Extract the records in full, leaving every picture out.

RECORDS FOR THIS EXERCISE>
+-------+
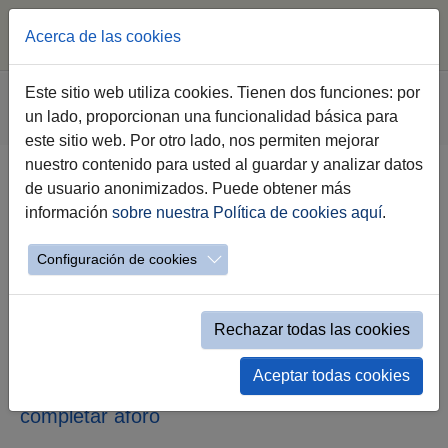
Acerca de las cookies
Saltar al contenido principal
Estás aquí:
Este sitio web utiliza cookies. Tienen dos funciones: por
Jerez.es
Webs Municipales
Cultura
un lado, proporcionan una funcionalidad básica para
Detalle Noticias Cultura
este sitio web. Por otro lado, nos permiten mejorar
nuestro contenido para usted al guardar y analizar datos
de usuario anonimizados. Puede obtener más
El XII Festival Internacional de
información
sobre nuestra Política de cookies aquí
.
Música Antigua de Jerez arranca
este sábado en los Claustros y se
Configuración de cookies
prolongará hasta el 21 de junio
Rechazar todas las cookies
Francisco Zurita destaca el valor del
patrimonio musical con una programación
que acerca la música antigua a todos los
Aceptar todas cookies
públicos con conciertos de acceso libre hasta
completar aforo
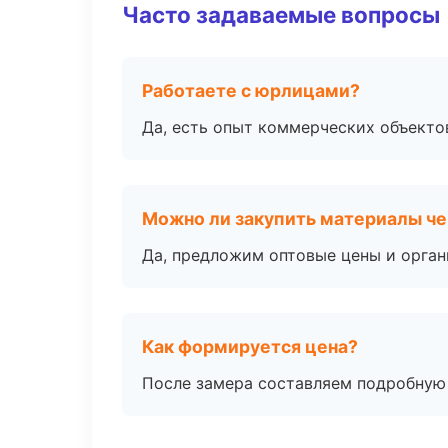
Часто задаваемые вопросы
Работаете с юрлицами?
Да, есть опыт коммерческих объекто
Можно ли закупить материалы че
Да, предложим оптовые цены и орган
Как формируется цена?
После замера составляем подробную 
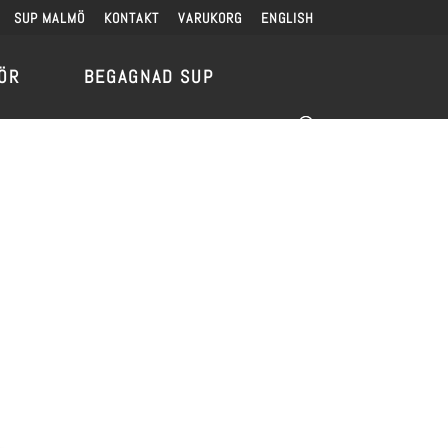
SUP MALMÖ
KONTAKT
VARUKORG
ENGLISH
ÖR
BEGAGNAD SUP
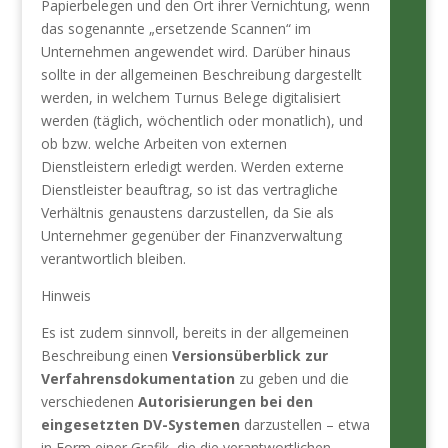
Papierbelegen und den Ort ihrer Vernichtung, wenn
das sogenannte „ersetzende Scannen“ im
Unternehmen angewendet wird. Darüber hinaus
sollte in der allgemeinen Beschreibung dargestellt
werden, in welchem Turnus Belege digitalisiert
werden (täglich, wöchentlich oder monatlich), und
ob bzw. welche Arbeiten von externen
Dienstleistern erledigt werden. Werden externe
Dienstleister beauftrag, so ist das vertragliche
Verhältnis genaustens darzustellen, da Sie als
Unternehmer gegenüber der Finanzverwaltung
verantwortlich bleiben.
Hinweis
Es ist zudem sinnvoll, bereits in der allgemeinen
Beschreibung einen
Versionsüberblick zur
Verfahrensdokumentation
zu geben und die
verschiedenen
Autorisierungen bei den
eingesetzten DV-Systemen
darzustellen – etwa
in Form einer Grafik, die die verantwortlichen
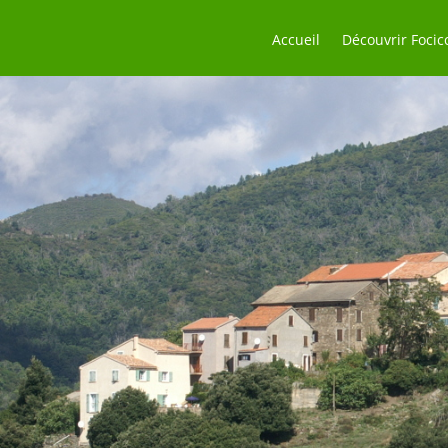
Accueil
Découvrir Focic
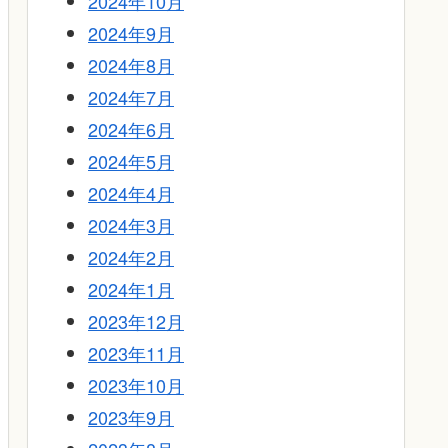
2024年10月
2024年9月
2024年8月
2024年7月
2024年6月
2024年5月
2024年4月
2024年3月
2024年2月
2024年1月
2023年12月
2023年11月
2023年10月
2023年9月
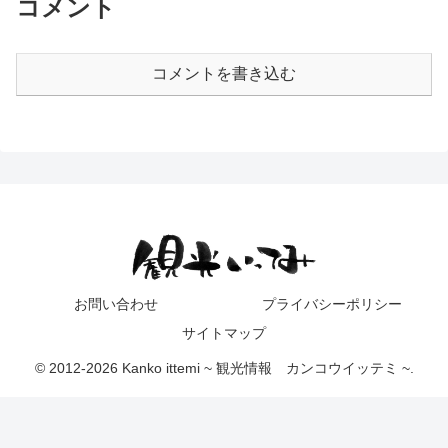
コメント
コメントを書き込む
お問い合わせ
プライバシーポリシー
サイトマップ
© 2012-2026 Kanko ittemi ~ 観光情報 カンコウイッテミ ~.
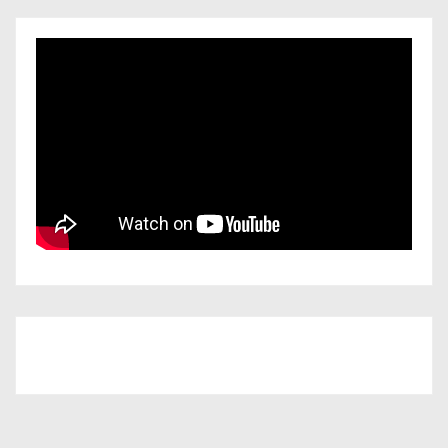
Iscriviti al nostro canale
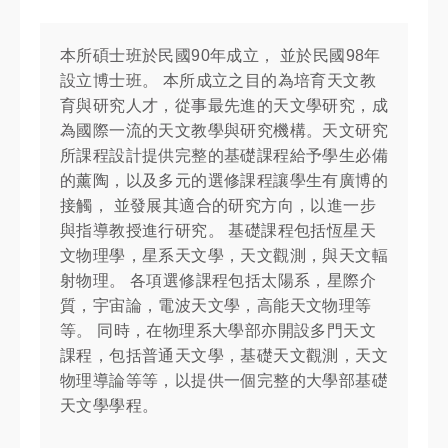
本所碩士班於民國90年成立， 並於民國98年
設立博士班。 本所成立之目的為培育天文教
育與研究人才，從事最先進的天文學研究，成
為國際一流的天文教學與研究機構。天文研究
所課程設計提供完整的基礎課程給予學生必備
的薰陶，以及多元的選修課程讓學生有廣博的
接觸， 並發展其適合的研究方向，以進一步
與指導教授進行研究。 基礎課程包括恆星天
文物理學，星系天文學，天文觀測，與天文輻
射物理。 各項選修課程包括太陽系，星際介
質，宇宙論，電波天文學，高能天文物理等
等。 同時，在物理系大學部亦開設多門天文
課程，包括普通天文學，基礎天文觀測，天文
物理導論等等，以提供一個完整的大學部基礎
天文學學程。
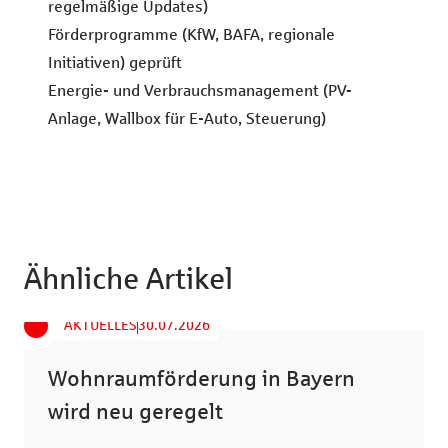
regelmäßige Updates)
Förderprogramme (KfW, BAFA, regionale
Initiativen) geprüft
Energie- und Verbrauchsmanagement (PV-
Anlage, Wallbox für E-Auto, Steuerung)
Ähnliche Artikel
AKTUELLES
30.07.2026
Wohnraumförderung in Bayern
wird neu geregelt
+-------+
RESPONSE TO THIS EXERCISE>
Acerca de las cookies
Saltar al contenido principal
Estás aquí:
Este sitio web utiliza cookies. Tienen dos funciones: por
Jerez.es
Webs Municipales
Cultura
un lado, proporcionan una funcionalidad básica para
Detalle Noticias Cultura
este sitio web. Por otro lado, nos permiten mejorar
nuestro contenido para usted al guardar y analizar datos
de usuario anonimizados. Puede obtener más
El XII Festival Internacional de
información
sobre nuestra Política de cookies aquí
.
Música Antigua de Jerez arranca
este sábado en los Claustros y se
Configuración de cookies
prolongará hasta el 21 de junio
Rechazar todas las cookies
Francisco Zurita destaca el valor del
patrimonio musical con una programación
que acerca la música antigua a todos los
Aceptar todas cookies
públicos con conciertos de acceso libre hasta
completar aforo
Часто задаваемые вопросы
Работаете с юрлицами?
Да, есть опыт коммерческих объекто
Можно ли закупить материалы че
Да, предложим оптовые цены и орган
Как формируется цена?
После замера составляем подробную 
SUP MALMÖ
KONTAKT
VARUKORG
ENGLISH
ÖR
BEGAGNAD SUP
Papierbelegen und den Ort ihrer Vernichtung, wenn
das sogenannte „ersetzende Scannen“ im
Unternehmen angewendet wird. Darüber hinaus
sollte in der allgemeinen Beschreibung dargestellt
werden, in welchem Turnus Belege digitalisiert
werden (täglich, wöchentlich oder monatlich), und
ob bzw. welche Arbeiten von externen
Dienstleistern erledigt werden. Werden externe
Dienstleister beauftrag, so ist das vertragliche
Verhältnis genaustens darzustellen, da Sie als
Unternehmer gegenüber der Finanzverwaltung
verantwortlich bleiben.
Hinweis
Es ist zudem sinnvoll, bereits in der allgemeinen
Beschreibung einen
Versionsüberblick zur
Verfahrensdokumentation
zu geben und die
verschiedenen
Autorisierungen bei den
eingesetzten DV-Systemen
darzustellen – etwa
in Form einer Grafik, die die verantwortlichen
Accueil
Découvrir Focic
2024年10月
2024年9月
2024年8月
2024年7月
2024年6月
2024年5月
2024年4月
2024年3月
2024年2月
2024年1月
2023年12月
2023年11月
2023年10月
2023年9月
コメント
コメントを書き込む
お問い合わせ
プライバシーポリシー
サイトマップ
© 2012-2026 Kanko ittemi ~ 観光情報 カンコウイッテミ ~.
Iscriviti al nostro canale
本所碩士班於民國90年成立， 並於民國98年
設立博士班。 本所成立之目的為培育天文教
育與研究人才，從事最先進的天文學研究，成
為國際一流的天文教學與研究機構。天文研究
所課程設計提供完整的基礎課程給予學生必備
的薰陶，以及多元的選修課程讓學生有廣博的
接觸， 並發展其適合的研究方向，以進一步
與指導教授進行研究。 基礎課程包括恆星天
文物理學，星系天文學，天文觀測，與天文輻
射物理。 各項選修課程包括太陽系，星際介
質，宇宙論，電波天文學，高能天文物理等
等。 同時，在物理系大學部亦開設多門天文
課程，包括普通天文學，基礎天文觀測，天文
物理導論等等，以提供一個完整的大學部基礎
天文學學程。
regelmäßige Updates)
Förderprogramme (KfW, BAFA, regionale
Initiativen) geprüft
Energie- und Verbrauchsmanagement (PV-
Anlage, Wallbox für E-Auto, Steuerung)
Ähnliche Artikel
AKTUELLES
30.07.2026
Wohnraumförderung in Bayern
wird neu geregelt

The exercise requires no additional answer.